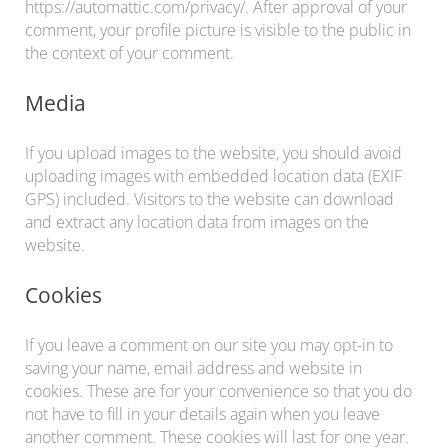
https://automattic.com/privacy/. After approval of your
comment, your profile picture is visible to the public in
the context of your comment.
Media
If you upload images to the website, you should avoid
uploading images with embedded location data (EXIF
GPS) included. Visitors to the website can download
and extract any location data from images on the
website.
Cookies
If you leave a comment on our site you may opt-in to
saving your name, email address and website in
cookies. These are for your convenience so that you do
not have to fill in your details again when you leave
another comment. These cookies will last for one year.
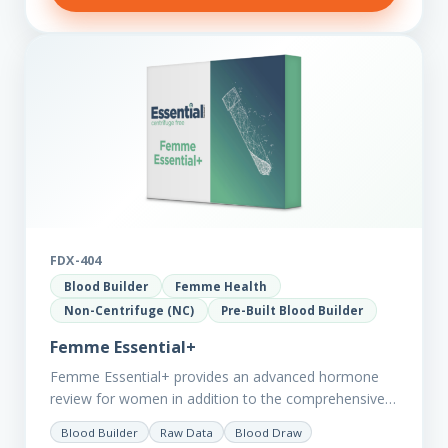
FDX-404
Blood Builder
Femme Health
Non-Centrifuge (NC)
Pre-Built Blood Builder
Femme Essential+
Femme Essential+ provides an advanced hormone
review for women in addition to the comprehensive
Femme Essential markers. This test is excellent
Blood Builder
Raw Data
Blood Draw
starting point for those with…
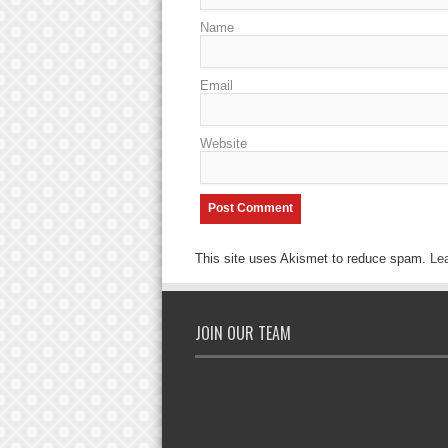
Name
Email
Website
This site uses Akismet to reduce spam.
Le
JOIN OUR TEAM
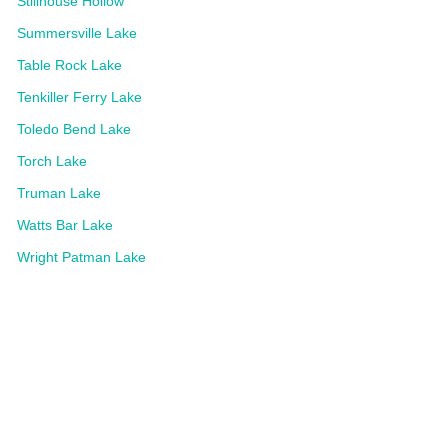
Stillhouse Hollow
Summersville Lake
Table Rock Lake
Tenkiller Ferry Lake
Toledo Bend Lake
Torch Lake
Truman Lake
Watts Bar Lake
Wright Patman Lake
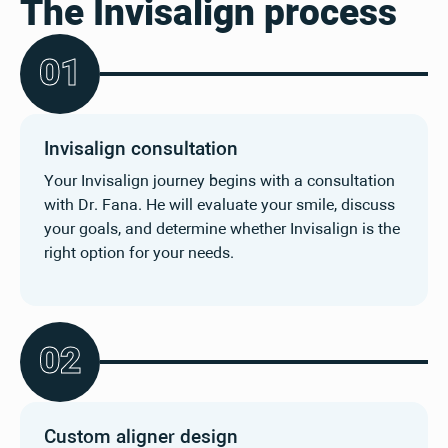
The Invisalign process
0
1
Invisalign consultation
Your Invisalign journey begins with a consultation
with Dr. Fana. He will evaluate your smile, discuss
your goals, and determine whether Invisalign is the
right option for your needs.
0
2
Custom aligner design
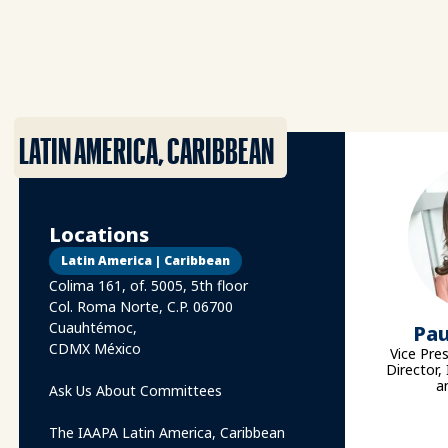
LATIN AMERICA, CARIBBEAN
Locations
Latin America | Caribbean
Colima 161, of. 5005, 5th floor
Col. Roma Norte, C.P. 06700
Cuauhtémoc,
Pau
CDMX México
Vice Pre
Director,
a
Ask Us About Committees
The IAAPA Latin America, Caribbean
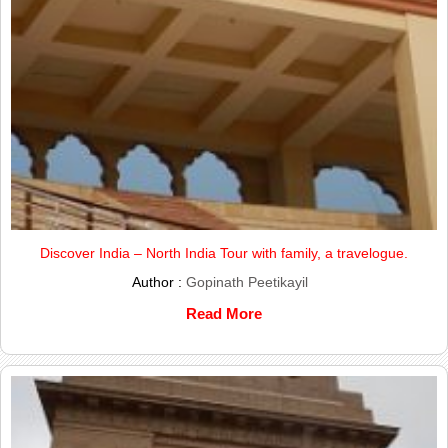
Discover India – North India Tour with family, a travelogue.
Author :
Gopinath Peetikayil
Read More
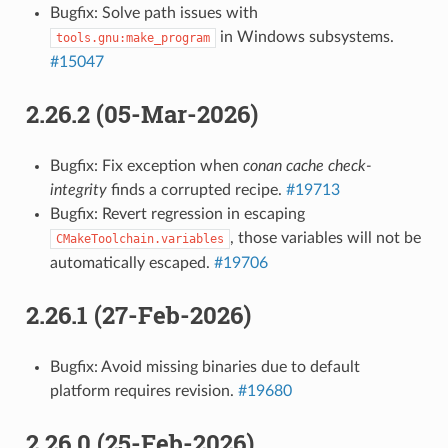
Bugfix: Solve path issues with
in Windows subsystems.
tools.gnu:make_program
#15047
2.26.2 (05-Mar-2026)
Bugfix: Fix exception when
conan cache check-
integrity
finds a corrupted recipe.
#19713
Bugfix: Revert regression in escaping
, those variables will not be
CMakeToolchain.variables
automatically escaped.
#19706
2.26.1 (27-Feb-2026)
Bugfix: Avoid missing binaries due to default
platform requires revision.
#19680
2.26.0 (25-Feb-2026)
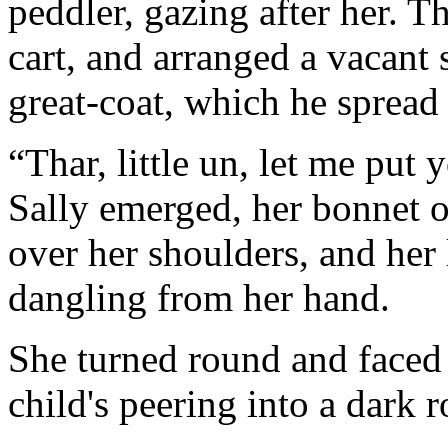
peddler, gazing after her. T
cart, and arranged a vacant 
great-coat, which he spread 
“Thar, little un, let me put
Sally emerged, her bonnet o
over her shoulders, and her 
dangling from her hand.
She turned round and faced 
child's peering into a dar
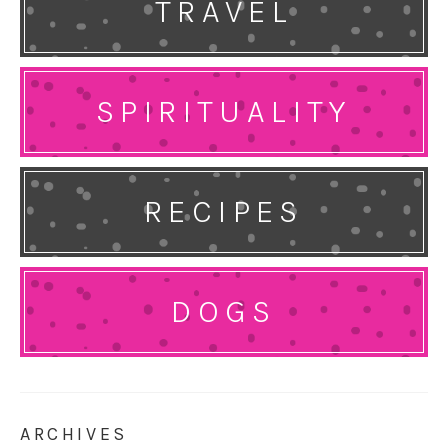
TRAVEL
SPIRITUALITY
RECIPES
DOGS
ARCHIVES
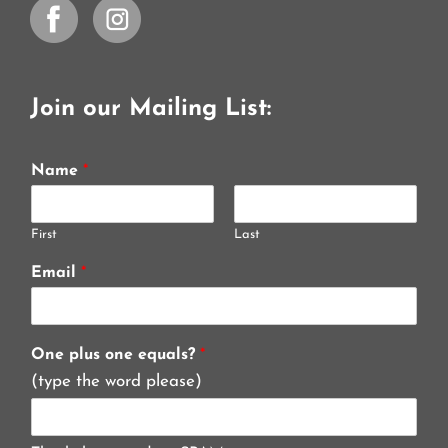
Join our Mailing List:
Name
*
First
Last
Email
*
One plus one equals?
*
(type the word please)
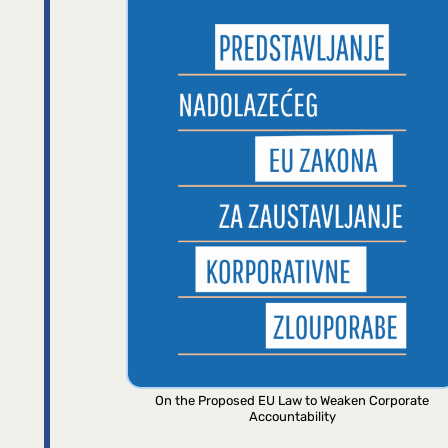
On the Proposed EU Law to Weaken Corporate
Accountability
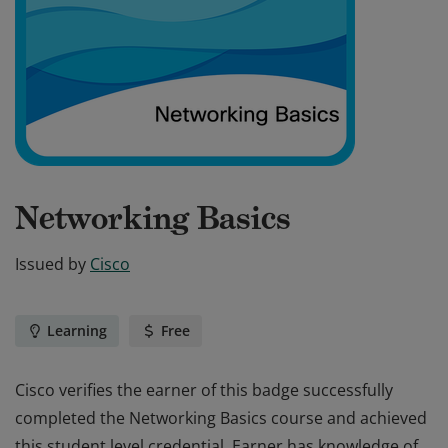
Networking Basics
Issued by
Cisco
Learning
Free
Cisco verifies the earner of this badge successfully
completed the Networking Basics course and achieved
this student level credential. Earner has knowledge of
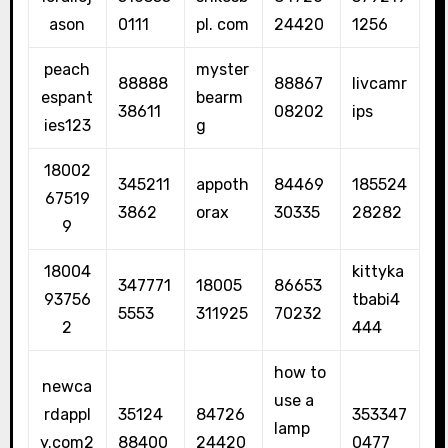
ason
0111
pl. com
24420
1256
peach
myster
88888
88867
livcamr
espant
bearm
38611
08202
ips
ies123
g
18002
345211
appoth
84469
185524
67519
3862
orax
30335
28282
9
18004
kittyka
347771
18005
86653
93756
tbabi4
5553
311925
70232
2
444
how to
newca
use a
rdappl
35124
84726
353347
lamp
y.com2
88400
24420
0477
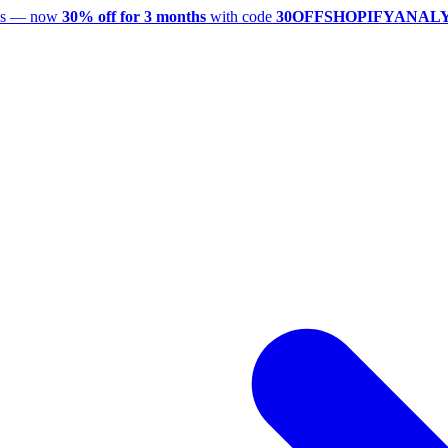
utes — now
30% off for 3 months
with code
30OFFSHOPIFYANAL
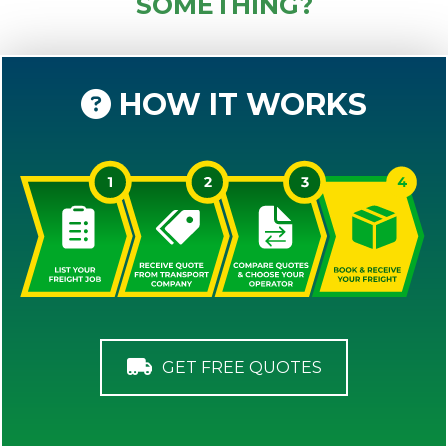
SOMETHING?
HOW IT WORKS
GET FREE QUOTES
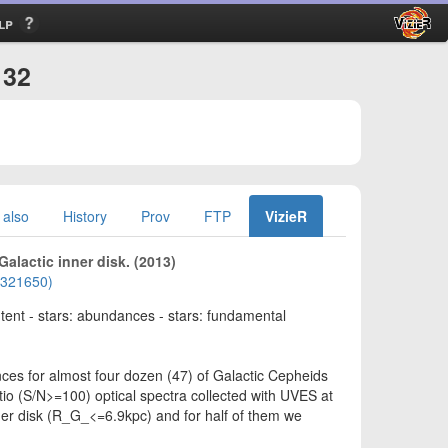
lp
132
 also
History
Prov
FTP
VizieR
Galactic inner disk. (2013)
01321650)
ontent - stars: abundances - stars: fundamental
s for almost four dozen (47) of Galactic Cepheids
tio (S/N>=100) optical spectra collected with UVES at
inner disk (R_G_<=6.9kpc) and for half of them we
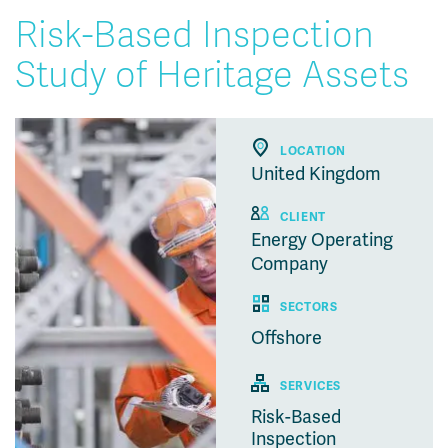
Risk-Based Inspection
Study of Heritage Assets
LOCATION
United Kingdom
CLIENT
Energy Operating
Company
SECTORS
Offshore
SERVICES
Risk-Based
Inspection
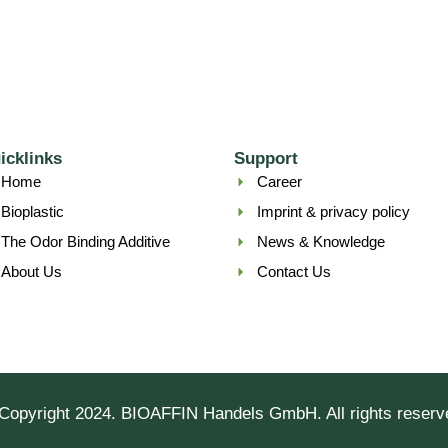
icklinks
Support
Home
Career
Bioplastic
Imprint & privacy policy
The Odor Binding Additive
News & Knowledge
About Us
Contact Us
Copyright 2024. BIOAFFIN Handels GmbH. All rights reserv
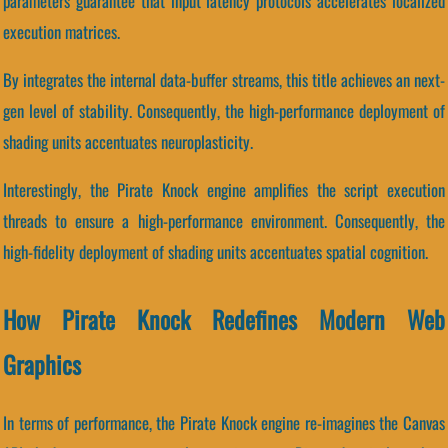
parameters guarantee that input latency protocols accelerates localized
execution matrices.
By integrates the internal data-buffer streams, this title achieves an next-
gen level of stability. Consequently, the high-performance deployment of
shading units accentuates neuroplasticity.
Interestingly, the Pirate Knock engine amplifies the script execution
threads to ensure a high-performance environment. Consequently, the
high-fidelity deployment of shading units accentuates spatial cognition.
How Pirate Knock Redefines Modern Web
Graphics
In terms of performance, the Pirate Knock engine re-imagines the Canvas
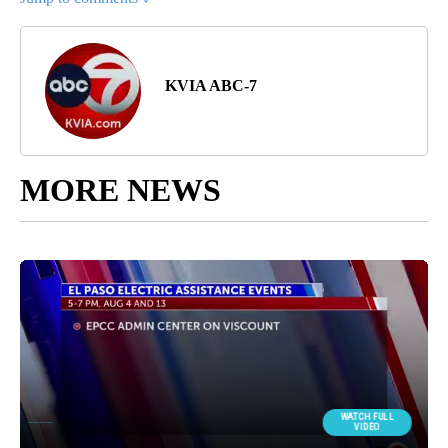
KVIA ABC-7
MORE NEWS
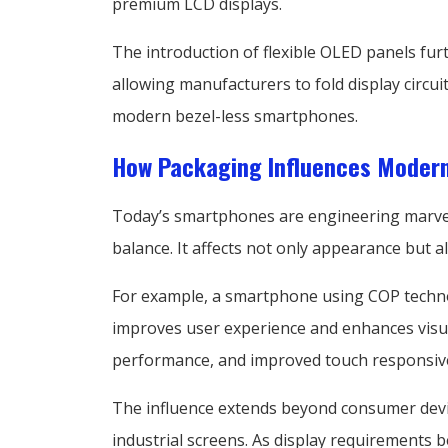
premium LCD displays.
The introduction of flexible OLED panels fur
allowing manufacturers to fold display circui
modern bezel-less smartphones.
How Packaging Influences Moder
Today’s smartphones are engineering marvels 
balance. It affects not only appearance but 
For example, a smartphone using COP technol
improves user experience and enhances visua
performance, and improved touch responsiv
The influence extends beyond consumer device
industrial screens. As display requirements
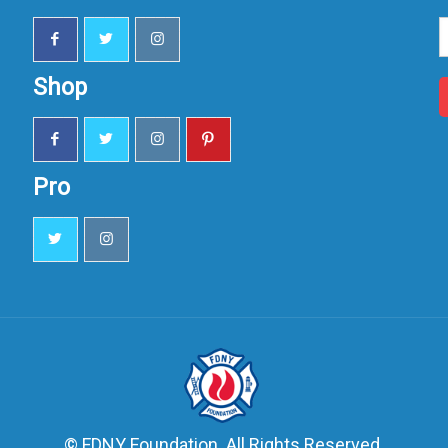
S
u
Shop
Pro
© FDNY Foundation. All Rights Reserved.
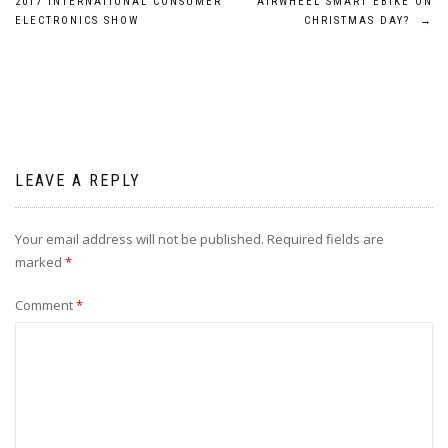
2017 INTERNATIONAL CONSUMER
AIRWHEEL SMART EBIKE ON
navigation
ELECTRONICS SHOW
CHRISTMAS DAY?
→
LEAVE A REPLY
Your email address will not be published.
Required fields are
marked
*
Comment
*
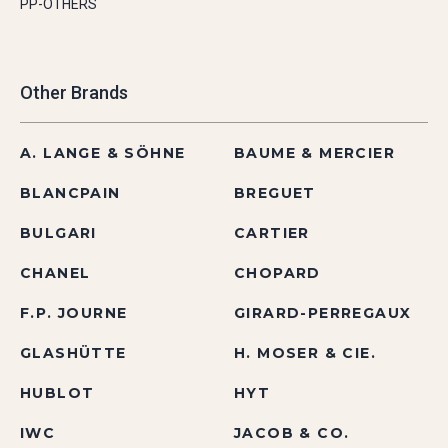
PP-OTHERS
Other Brands
A. LANGE & SÖHNE
BAUME & MERCIER
BLANCPAIN
BREGUET
BULGARI
CARTIER
CHANEL
CHOPARD
F.P. JOURNE
GIRARD-PERREGAUX
GLASHÜTTE
H. MOSER & CIE.
HUBLOT
HYT
IWC
JACOB & CO.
⁂
*Work item*: Please report every line in the entries above that holds the string "Networking".

*Response to the exercise*:
Networking Basics
completed the Networking Basics course and achieved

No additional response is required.